One year after the supposed suicide of his fiancée (Monica Welles) Alex Dennison invites his friends, some cast and crew from the play one year ago, to read through a new play, Killing Jessica. Along with the cast he invites another actor (Frank Heller) to pose as a police officer (Henry McElroy). During the reading of the scenes, some of the cast become unnerved by Jessica's similarity to the late Monica Welles and the scenes' similarity to reality. After reading a few scenes, the producer (Bella Lamb), director (Lloyd Andrews) and lead (David Matthews) demand to know what Alex's true intentions are, leading him to reveal that the killer of Monica is in the theater. Most of the cast and crew decides on leaving, but with aid of the false police officer and the unintentional aid of the producer (Bella Lamb), they are persuaded to continue. After reading a few more scenes, they start to question Alex's mental state, leading them to leave for the sake of Alex's mental health. However, Alex draws a revolver on his friends, forcing them to stay and keep reading through his scenes. After Alex is convinced that the comic (Leo Gibbs) killed Monica, he draws his revolver once more and fires at Leo with blank cartridges. The lights go out after someone conspiring with Alex pulls the switch. In the ensuing chaos Frank Heller reveals what he knows about Monica's apartment the day she died. Alex's friends reveal that they knew that he was the killer all along, and all they wanted out of him was a confession. Frank reveals that Monica nearly slept with him after a fight with Alex, and so he used that as blackmail to get a large sum of money from Monica. After the meeting went wrong, he unintentionally killed Monica. The real Henry McElroy reveals that he was watching the whole time and comes to arrest Frank. Alex and his friends rejoice that the killer has been brought to justice after all this time.
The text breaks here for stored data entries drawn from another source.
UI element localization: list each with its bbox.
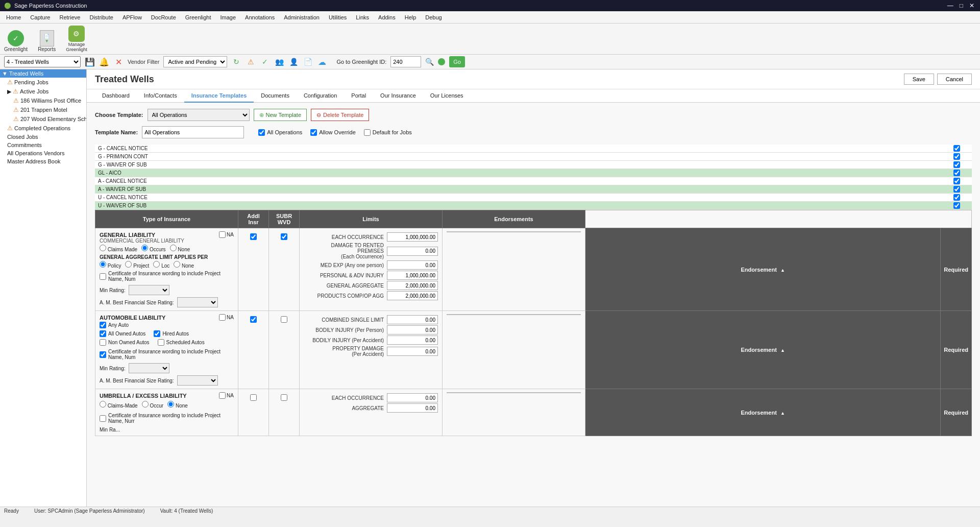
vault-selector[interactable]: 4 - Treated Wells — [4, 56, 81, 67]
auto-end-cancel-checkbox[interactable] — [953, 178, 960, 184]
gl-occurs-radio[interactable] — [141, 245, 148, 251]
template-name-input[interactable] — [142, 126, 244, 138]
auto-cert-checkbox[interactable] — [100, 351, 106, 358]
auto-scheduled-checkbox[interactable] — [158, 339, 164, 346]
gl-none-label[interactable]: None — [170, 245, 190, 252]
menu-docroute[interactable]: DocRoute — [147, 13, 180, 21]
auto-all-owned-checkbox[interactable] — [100, 330, 106, 337]
auto-min-rating-select[interactable] — [129, 363, 169, 373]
template-dropdown[interactable]: All Operations — [148, 109, 250, 121]
tab-documents[interactable]: Documents — [254, 89, 297, 103]
umbrella-claims-made-label[interactable]: Claims-Made — [100, 401, 138, 409]
gl-policy-label[interactable]: Policy — [100, 261, 121, 269]
auto-na-label[interactable]: NA — [219, 314, 234, 321]
umbrella-subr-checkbox[interactable] — [281, 394, 287, 401]
refresh-icon[interactable]: ↻ — [231, 57, 241, 67]
auto-bi-person-input[interactable] — [387, 325, 438, 334]
menu-image[interactable]: Image — [216, 13, 240, 21]
save-icon[interactable]: 💾 — [85, 57, 95, 67]
gl-none2-label[interactable]: None — [174, 261, 194, 269]
gl-end-prim-checkbox[interactable] — [953, 153, 960, 160]
gl-project-label[interactable]: Project — [125, 261, 149, 269]
gl-end-cancel-checkbox[interactable] — [953, 145, 960, 152]
cloud-blue-icon[interactable]: ☁ — [317, 57, 327, 67]
gl-general-agg-input[interactable] — [387, 281, 438, 290]
gl-na-label[interactable]: NA — [219, 231, 234, 238]
menu-capture[interactable]: Capture — [26, 13, 54, 21]
menu-annotations[interactable]: Annotations — [241, 13, 279, 21]
tab-dashboard[interactable]: Dashboard — [95, 89, 137, 103]
close-button[interactable]: ✕ — [968, 2, 976, 9]
tab-our-insurance[interactable]: Our Insurance — [373, 89, 423, 103]
auto-csl-input[interactable] — [387, 315, 438, 324]
doc-orange-icon[interactable]: 📄 — [303, 57, 313, 67]
menu-debug[interactable]: Debug — [421, 13, 446, 21]
gl-loc-radio[interactable] — [153, 261, 160, 268]
default-for-jobs-checkbox-label[interactable]: Default for Jobs — [364, 129, 412, 136]
menu-links[interactable]: Links — [352, 13, 373, 21]
menu-administration[interactable]: Administration — [280, 13, 324, 21]
gl-personal-input[interactable] — [387, 271, 438, 280]
gl-min-rating-select[interactable] — [129, 285, 169, 295]
umbrella-end-cancel-checkbox[interactable] — [953, 194, 960, 201]
gl-med-exp-input[interactable] — [387, 260, 438, 270]
auto-non-owned-checkbox[interactable] — [100, 339, 106, 346]
gl-ambest-select[interactable] — [177, 297, 218, 307]
umbrella-each-input[interactable] — [387, 393, 438, 402]
gl-policy-radio[interactable] — [100, 261, 106, 268]
sidebar-item-commitments[interactable]: Commitments — [0, 141, 86, 149]
gl-claims-made-label[interactable]: Claims Made — [100, 245, 137, 252]
minimize-button[interactable]: — — [946, 2, 955, 9]
sidebar-item-all-vendors[interactable]: All Operations Vendors — [0, 149, 86, 157]
sidebar-item-master-address[interactable]: Master Address Book — [0, 157, 86, 165]
menu-distribute[interactable]: Distribute — [85, 13, 117, 21]
allow-override-checkbox[interactable] — [310, 129, 317, 136]
sidebar-item-closed-jobs[interactable]: Closed Jobs — [0, 133, 86, 141]
auto-hired-checkbox[interactable] — [154, 330, 160, 337]
umbrella-cert-checkbox[interactable] — [100, 415, 106, 422]
umbrella-none-label[interactable]: None — [167, 401, 188, 409]
check-green-icon[interactable]: ✓ — [260, 57, 270, 67]
gl-damage-rented-input[interactable] — [387, 247, 438, 256]
sidebar-item-pending-jobs[interactable]: ⚠ Pending Jobs — [0, 78, 86, 87]
menu-greenlight[interactable]: Greenlight — [181, 13, 215, 21]
alert-icon[interactable]: 🔔 — [99, 57, 109, 67]
window-controls[interactable]: — □ ✕ — [946, 2, 976, 9]
umbrella-addl-checkbox[interactable] — [250, 394, 257, 401]
umbrella-end-waiver-checkbox[interactable] — [953, 202, 960, 209]
umbrella-none-radio[interactable] — [167, 401, 174, 408]
tab-configuration[interactable]: Configuration — [297, 89, 344, 103]
menu-apflow[interactable]: APFlow — [118, 13, 146, 21]
all-operations-checkbox-label[interactable]: All Operations — [258, 129, 302, 136]
sidebar-item-treatedwells[interactable]: ▼ Treated Wells — [0, 69, 86, 78]
menu-retrieve[interactable]: Retrieve — [55, 13, 84, 21]
auto-subr-checkbox[interactable] — [281, 316, 287, 323]
sidebar-item-completed-ops[interactable]: ⚠ Completed Operations — [0, 124, 86, 133]
umbrella-claims-made-radio[interactable] — [100, 401, 106, 408]
allow-override-checkbox-label[interactable]: Allow Override — [310, 129, 356, 136]
menu-utilities[interactable]: Utilities — [325, 13, 351, 21]
menu-home[interactable]: Home — [2, 13, 25, 21]
save-button[interactable]: Save — [904, 74, 934, 85]
tab-portal[interactable]: Portal — [344, 89, 373, 103]
menu-addins[interactable]: Addins — [374, 13, 400, 21]
all-operations-checkbox[interactable] — [258, 129, 265, 136]
person-purple-icon[interactable]: 👤 — [288, 57, 299, 67]
tab-our-licenses[interactable]: Our Licenses — [423, 89, 471, 103]
gl-subr-checkbox[interactable] — [281, 233, 287, 240]
sidebar-item-active-jobs[interactable]: ▶ ⚠ Active Jobs — [0, 87, 86, 96]
status-filter-select[interactable]: Active and Pending Active Pending Inacti… — [163, 56, 227, 67]
umbrella-na-label[interactable]: NA — [219, 392, 234, 399]
umbrella-na-checkbox[interactable] — [219, 392, 226, 399]
umbrella-occur-radio[interactable] — [142, 401, 149, 408]
auto-na-checkbox[interactable] — [219, 314, 226, 321]
gl-na-checkbox[interactable] — [219, 231, 226, 238]
gl-claims-made-radio[interactable] — [100, 245, 106, 251]
search-icon[interactable]: 🔍 — [425, 58, 434, 66]
umbrella-agg-input[interactable] — [387, 403, 438, 413]
auto-end-waiver-checkbox[interactable] — [953, 186, 960, 193]
group-blue-icon[interactable]: 👥 — [274, 57, 284, 67]
auto-addl-checkbox[interactable] — [250, 316, 257, 323]
gl-addl-checkbox[interactable] — [250, 233, 257, 240]
auto-bi-accident-input[interactable] — [387, 336, 438, 345]
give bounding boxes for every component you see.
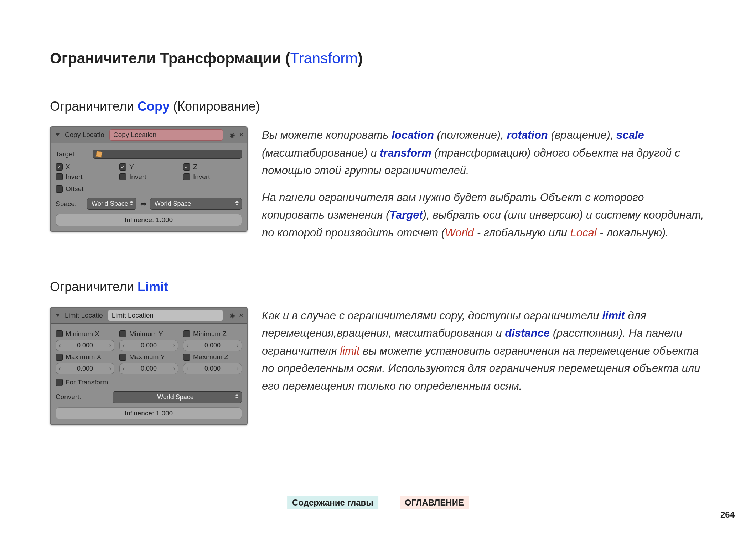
title-close: ): [358, 50, 363, 67]
checkbox-for-transform[interactable]: [56, 379, 63, 386]
max-y-field[interactable]: 0.000: [119, 363, 178, 374]
panel-header: Copy Locatio Copy Location ◉ ✕: [51, 127, 247, 143]
min-z-field[interactable]: 0.000: [183, 340, 242, 351]
space-from-dropdown[interactable]: World Space: [87, 198, 136, 210]
space-label: Space:: [56, 200, 83, 208]
max-x-field[interactable]: 0.000: [56, 363, 114, 374]
limit-description: Как и в случае с ограничителями copy, до…: [262, 307, 706, 404]
close-icon[interactable]: ✕: [239, 131, 244, 139]
checkbox-z[interactable]: ✓: [183, 163, 190, 171]
limit-heading: Ограничители Limit: [50, 279, 706, 294]
influence-slider[interactable]: Influence: 1.000: [56, 214, 242, 226]
title-main: Ограничители Трансформации (: [50, 50, 290, 67]
influence-slider[interactable]: Influence: 1.000: [56, 407, 242, 419]
checkbox-invert-y[interactable]: [119, 173, 126, 180]
constraint-type: Limit Locatio: [65, 312, 103, 319]
target-field[interactable]: [93, 150, 242, 159]
page-number: 264: [720, 510, 735, 520]
eye-icon[interactable]: ◉: [229, 312, 235, 319]
checkbox-x[interactable]: ✓: [56, 163, 63, 171]
checkbox-invert-z[interactable]: [183, 173, 190, 180]
collapse-icon[interactable]: [56, 134, 60, 136]
checkbox-invert-x[interactable]: [56, 173, 63, 180]
chapter-contents-link[interactable]: Содержание главы: [287, 496, 378, 509]
convert-label: Convert:: [56, 393, 109, 401]
checkbox-y[interactable]: ✓: [119, 163, 126, 171]
checkbox-offset[interactable]: [56, 185, 63, 193]
checkbox-min-x[interactable]: [56, 330, 63, 337]
checkbox-min-z[interactable]: [183, 330, 190, 337]
swap-icon: ⇔: [140, 199, 146, 209]
checkbox-max-y[interactable]: [119, 354, 126, 361]
copy-description: Вы можете копировать location (положение…: [262, 126, 706, 251]
constraint-name-field[interactable]: Limit Location: [108, 310, 223, 321]
close-icon[interactable]: ✕: [239, 312, 244, 319]
title-link[interactable]: Transform: [290, 50, 358, 67]
target-label: Target:: [56, 150, 89, 158]
checkbox-max-x[interactable]: [56, 354, 63, 361]
checkbox-min-y[interactable]: [119, 330, 126, 337]
eye-icon[interactable]: ◉: [229, 131, 235, 139]
copy-constraint-panel: Copy Locatio Copy Location ◉ ✕ Target: ✓…: [50, 126, 248, 232]
constraint-type: Copy Locatio: [65, 131, 104, 139]
collapse-icon[interactable]: [56, 314, 60, 317]
page-title: Ограничители Трансформации (Transform): [50, 50, 706, 67]
convert-dropdown[interactable]: World Space: [113, 391, 242, 403]
min-x-field[interactable]: 0.000: [56, 340, 114, 351]
object-icon: [96, 151, 103, 158]
copy-heading: Ограничители Copy (Копирование): [50, 99, 706, 114]
min-y-field[interactable]: 0.000: [119, 340, 178, 351]
space-to-dropdown[interactable]: World Space: [150, 198, 242, 210]
checkbox-max-z[interactable]: [183, 354, 190, 361]
toc-link[interactable]: ОГЛАВЛЕНИЕ: [400, 496, 469, 509]
limit-constraint-panel: Limit Locatio Limit Location ◉ ✕ Minimum…: [50, 307, 248, 425]
constraint-name-field[interactable]: Copy Location: [109, 129, 223, 141]
max-z-field[interactable]: 0.000: [183, 363, 242, 374]
panel-header: Limit Locatio Limit Location ◉ ✕: [51, 308, 247, 324]
footer-nav: Содержание главы ОГЛАВЛЕНИЕ: [287, 496, 469, 509]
The play ends after his friends leave and Alex toasts with Monica's untouched glass; showing him making peace with this new reality.

==Cast==
- Robert Preston as Alex Dennison
- Lynn Redgrave as Monica Welles
- Patrick Macnee as David Matthews
- Lawrence Pressman as Lloyd Andrews
- William Russ as Frank Heller
- Madolyn Smith as Karen Daniels
- Jeff Goldblum as Leo Gibbs
- William Daniels as Walter Lamb
- John Finnegan as Damon
- Vahan Moosekian as The Moving Man
- Nicholas Mele as First Officer
- Charlie Robinson as Second Officer
- Sergio Kato as Third Officer
- Wallace Rooney as Ernie
- Buck Young as Lieutenant McElroy

==Stage version==
In 1983, playwright D.D. Brooke adapted the film for the theatre.

==Home media==
A DVD transfer of the film was marketed in Australia by Flashback Entertainment (cat no. 8695).